Heidi’s supervisor keeps her on edge. It’s almost a shame that Esmail cuts to the face of Cannavale’s Colin Belfast when the podcast achieves so much with his disembodied voice, as he castigates Heidi through dodgy cell phone connections across different time zones. He’s out somewhere doing important things, and his mood is one of perpetual annoyance and aggravation, as he stresses over whatever results he needs to show in order to extract more funding from the appropriations committee.
When Heidi talks about taking a more “holistic” approach to treating men like Walter, Colin blows his stack at that touchy-feely conceit, which runs counter to the data-mining he appears to believe is more essential. We don’t know yet why Colin and the Homecoming program need this information from returning soldiers, but it’s clear enough that treating them isn’t their highest priority.
Meanwhile, the show flashes forward to Heidi as a waitress a few years after the fact, when she’s confronted at the diner she’s working at by an investigator from the Department of Defense, who presses her to rehash her time at Homecoming and the circumstances of her departure. Heidi’s story is that she left to take care of her ailing mother, but she’s evasive on the other questions, like whether her patients were voluntarily committed or whether she knew a man named Walter Cruz.
Esmail films the restaurant, Fat Morgan’s, like it’s some seaside joint at the end of the world — the farthest place Heidi could find, where no one would find her. The episode leaves the investigator standing alone on the pier without a single satisfying answer to any one of his questions. That seems like the right place to leave it.

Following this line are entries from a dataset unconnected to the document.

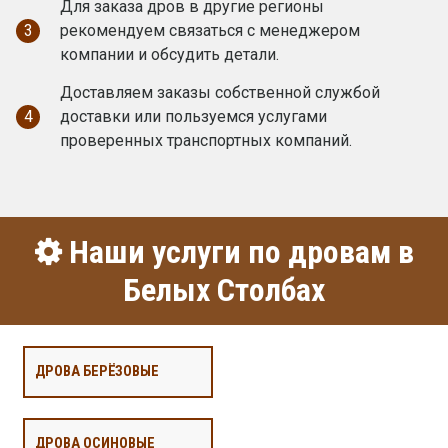
Для заказа дров в другие регионы
3
рекомендуем связаться с менеджером
компании и обсудить детали.
Доставляем заказы собственной службой
4
доставки или пользуемся услугами
проверенных транспортных компаний.
Наши услуги по дровам в
Белых Столбах
ДРОВА БЕРЁЗОВЫЕ
ДРОВА ОСИНОВЫЕ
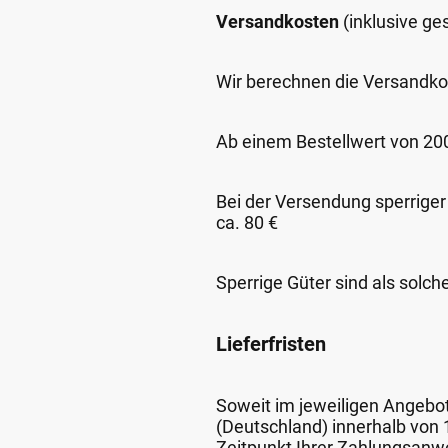
Versandkosten
(inklusive g
Wir berechnen die Versandko
Ab einem Bestellwert von 200,
Bei der Versendung sperriger
ca. 80 €
Sperrige Güter sind als solch
Lieferfristen
Soweit im jeweiligen Angebot 
(Deutschland) innerhalb von
Zeitpunkt Ihrer Zahlungsanw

• As the story unfolds, Esmail keeps leading your eye to unexplained objects and phenomena. Those yellow desk lamps being rolled into the patients’ rooms, for example, have an obvious significance — perhaps they’re surveillance devices.
• What to make of the ominous facility from which Colin is barking orders to Heidi on his cell? There seems to be some sort of clean-up going on, but what exactly is being cleaned up is unclear.
• When Alex Karpovsky’s Craig leads patients through a mock shoe-store job interview, it seems like precisely the sort of exercise that a legitimate program would use to get soldiers ready to return to the working world. And the violent reaction by one of the patients, who recalls a getting an infection from a poorly sized shoe, also reads as a plausible response from a patient who’s experiencing PTSD. But to simulate a shoe store with a projected backdrop suggests an odd set of priorities. Why does a place like this need such sophisticated technology to help veterans?
• The matter-of-factness of the closing credit shot is a nice touch and mirrors the feeling of the podcast, which ends its episodes unemphatically. Both show and podcast are happy to let a mood linger until the story picks up again.